退院し、自分の家に戻るとそこには恋人・葉村恵の姿があった。喜びを噛みしめる純一だったが、恵を抱いた時にふと「なぜそばかすなんてものがあるんだろう?」と、彼女について残念に思う気持ちが沸き起こる。その他にも違和感を感じることは次第に増えていく。一緒に仕事をしている人間が無能としか思えず失望する。今までのような絵が全く描けなくなり、聴覚が異様に鋭くなった。そして何より、恵といても全く楽しいと思えない―。職場の先輩と喧嘩をして酒瓶で殴ろうとしたり、隣人の言動に殺意を抱いてナイフを持ち出したりと、どう考えても異常だと感じた純一は、堂元教授にこれは副作用ではないのかと疑問をぶつけるが、堂元教授は「まず起こりえない」と取り合わなかった。しかし腑に落ちない純一は、博士が少し席をはずした隙にドナー・関谷時雄の情報を手に入れ、時雄の父・関谷明夫の元を訪ねる。そこで聞いた時雄の生前の性格や嗜好の話は、純一に新たな疑いを抱かせた。あまりにも今の自分と違いすぎる……そして”父”である明夫に会っても特に何も感じない……ドナーは別の人間なのではないだろうか?
今の自分の性格や行動パターンは、ドナーだと言われている時雄よりもむしろ犯人の京極の方に近い。そう考えた純一は倉田刑事から京極の妹のことを聞き出し、ついに京極亮子との対面を果たす。予感はしていたが、実際に目があった瞬間に全身が硬直した自分に驚く。確信した純一が堂元を問い詰めると、ようやく堂元はドナーが時雄ではなく京極である事実を認めた。症状の改善に全力で取り組むという堂元を殴って拒否した純一だったが、変わらず自分を心配してくれる堂元の助手・橘直子とは交流を断ち切らずにいた。そして初めて堂元以外の医者の診察を受け、成瀬純一本来の右脳意識が消滅しつつあることを悟った純一は、これも京極に支配されている行動かもしれないと感じつつも直子を初めて抱き、彼女を信用してもいいかもしれないと思い始める。しかし自分が留守の間に日記をコピーして内容を誰かに報告している直子の姿を見た純一は彼女の首を絞めて殺し、屍姦。一方、純一の裏の家で飼われている番犬が殺され、ノコギリで切断されたというニュースを見て、もしかしてと感じた恵は純一の部屋に戻っていた。殺人を告白され、迷惑がかかるから帰れと言う純一に「愛しているから」と食い下がり、恵はどんなに冷たくされても二度と純一のそばを離れまいと決意する。再び2人で過ごす時間が増え、純一は恵の裸体だけは再び描けるようになっていった。

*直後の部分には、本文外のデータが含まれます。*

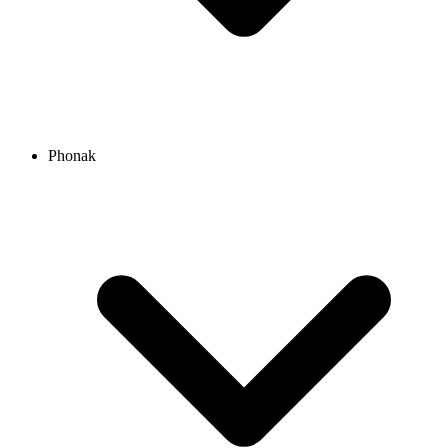
Phonak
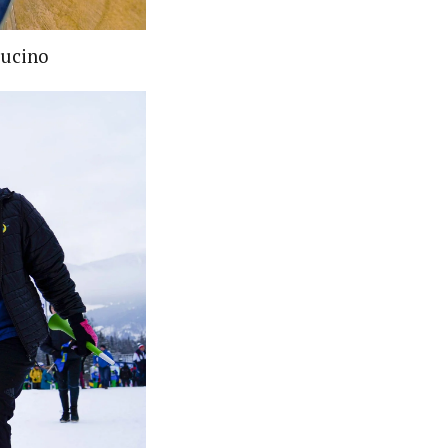
pucino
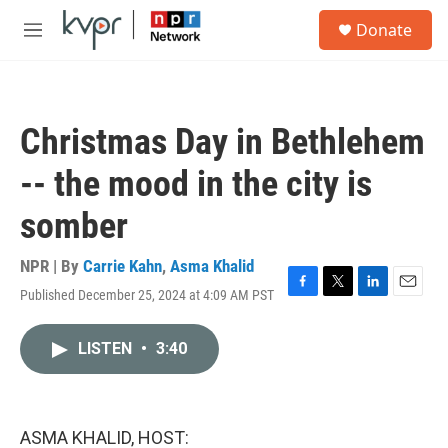
Skip to main content
S
Donate
e
M
a
e
r
n
c
u
h
Christmas Day in Bethlehem
u
e
-- the mood in the city is
r
y
somber
NPR | By
Carrie Kahn
,
Asma Khalid
Published December 25, 2024 at 4:09 AM PST
F
T
L
E
a
w
i
m
c
i
n
a
LISTEN
•
3:40
e
t
k
i
b
t
e
l
o
e
d
o
r
I
k
n
ASMA KHALID, HOST:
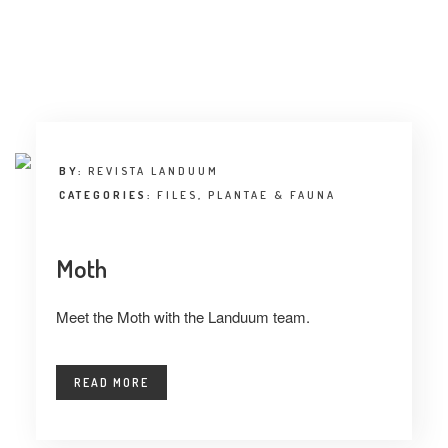
BY:
REVISTA LANDUUM
CATEGORIES:
FILES
,
PLANTAE & FAUNA
Moth
Meet the Moth with the Landuum team.
READ MORE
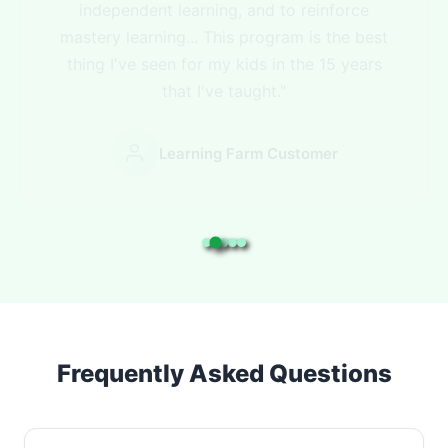
focus on areas in which my students need
more help."
Learning Farm Customer
Frequently Asked Questions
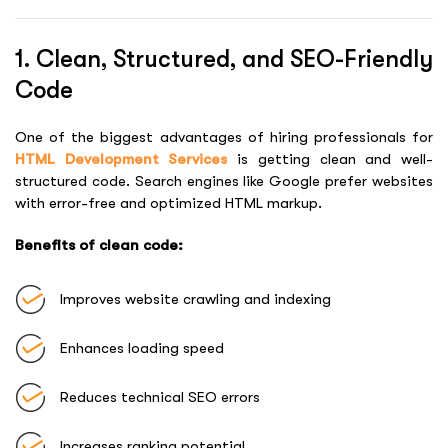
1. Clean, Structured, and SEO-Friendly
Code
One of the biggest advantages of hiring professionals for
HTML Development Services
is getting clean and well-
structured code. Search engines like Google prefer websites
with error-free and optimized HTML markup.
Benefits of clean code:
Improves website crawling and indexing
Enhances loading speed
Reduces technical SEO errors
Increases ranking potential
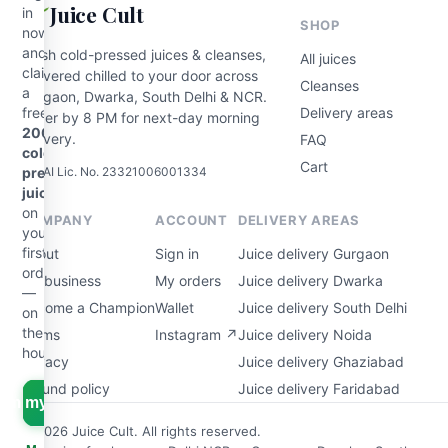
Juice Cult
in
SHOP
now
and
Fresh cold-pressed juices & cleanses,
All juices
claim
delivered chilled to your door across
Cleanses
a
Gurgaon, Dwarka, South Delhi & NCR.
free
Delivery areas
Order by 8 PM for next-day morning
200ml
delivery.
FAQ
cold-
Cart
FSSAI Lic. No. 23321006001334
pressed
juice
on
COMPANY
ACCOUNT
DELIVERY AREAS
your
first
About
Sign in
Juice delivery Gurgaon
order
For business
My orders
Juice delivery Dwarka
—
Become a Champion
Wallet
Juice delivery South Delhi
on
the
Terms
Instagram ↗
Juice delivery Noida
house.
Privacy
Juice delivery Ghaziabad
Refund policy
Juice delivery Faridabad
aim my free juice
© 2026 Juice Cult. All rights reserved.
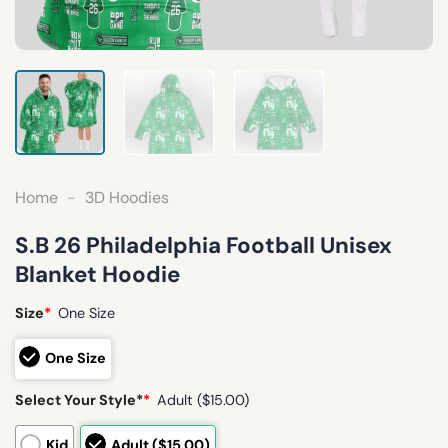
Home
-
3D Hoodies
S.B 26 Philadelphia Football Unisex
Blanket Hoodie
Size
*
One Size
One Size
Select Your Style*
*
Adult ($15.00)
Kid
Adult ($15.00)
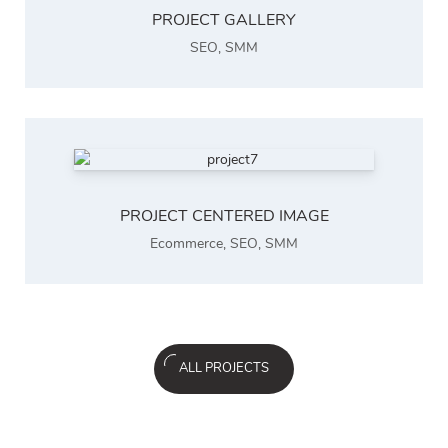
PROJECT GALLERY
SEO
,
SMM
PROJECT CENTERED IMAGE
Ecommerce
,
SEO
,
SMM
ALL PROJECTS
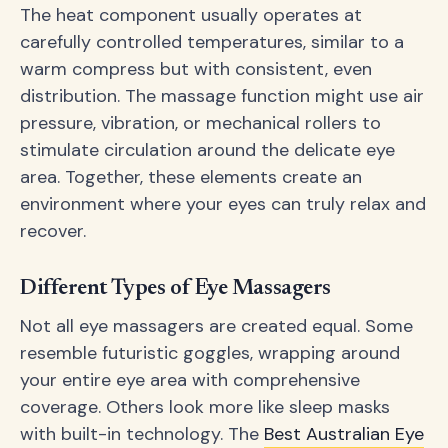
The heat component usually operates at
carefully controlled temperatures, similar to a
warm compress but with consistent, even
distribution. The massage function might use air
pressure, vibration, or mechanical rollers to
stimulate circulation around the delicate eye
area. Together, these elements create an
environment where your eyes can truly relax and
recover.
Different Types of Eye Massagers
Not all eye massagers are created equal. Some
resemble futuristic goggles, wrapping around
your entire eye area with comprehensive
coverage. Others look more like sleep masks
with built-in technology. The
Best Australian Eye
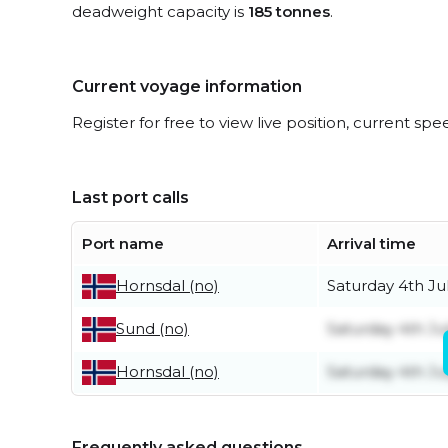
deadweight capacity is
185 tonnes
.
Current voyage information
Register for free to view live position, current spe
Last port calls
Port name
Arrival time
Saturday 4th Ju
Hornsdal (no)
Saturday 4th Ju
Sund (no)
Saturday 4th Ju
Hornsdal (no)
Frequently asked questions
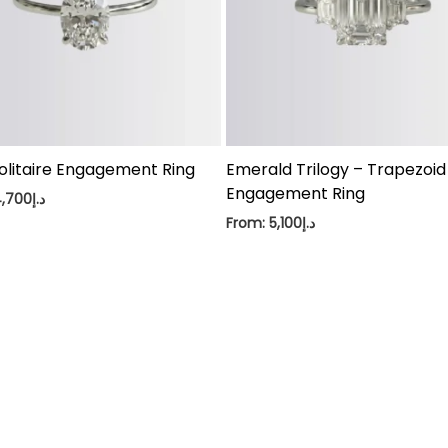
olitaire Engagement Ring
Emerald Trilogy – Trapezoid
Engagement Ring
4,700
د.إ
From:
5,100
د.إ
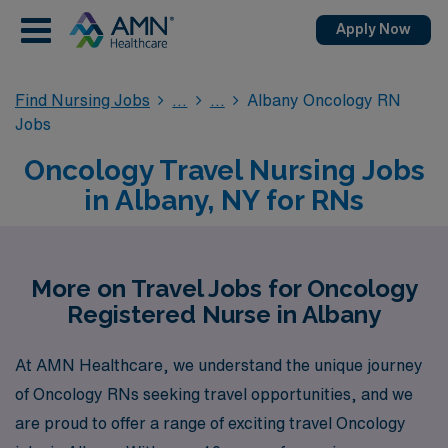
Apply Now
Find Nursing Jobs
Albany Oncology RN
Jobs
Oncology Travel Nursing Jobs
in Albany, NY for RNs
More on Travel Jobs for Oncology
Registered Nurse in Albany
At AMN Healthcare, we understand the unique journey
of Oncology RNs seeking travel opportunities, and we
are proud to offer a range of exciting travel Oncology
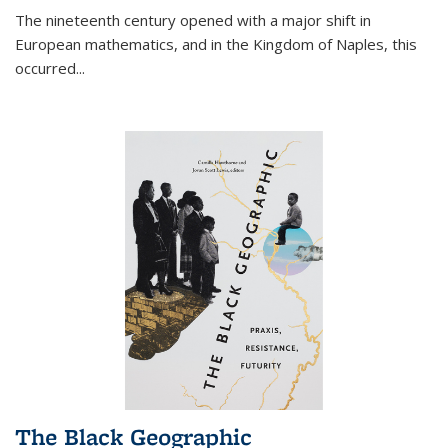
The nineteenth century opened with a major shift in
European mathematics, and in the Kingdom of Naples, this
occurred
...
The Black Geographic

時が過ぎ、純一の意識がほとんど消滅して恵の名前もわからなくなった頃、純一は脳移植手術の研究を順調に進めたい何者かに拉致され、焼き殺されかける。恵が裏切ったせいだと考えた純一は恵を殺しかけるが、寸でのところで自分を取り戻し、堂元の研究所へと赴く。そして移植した部分を再び取り除いてほしいと頼むが、首を縦に振らない堂元を見て、途中で警官から奪ってきた銃で自分の右側頭部を撃ち抜いた。堂元が手術して再び命は取り留めたものの、純一は無意識の世界に生きる人となる。恵は純一が生前に描いていた絵を売って延命費にあてながら純一に添い続けるが、きちんとそばかすまで描いてくれた最後の絵だけは売らずに手元に残していた。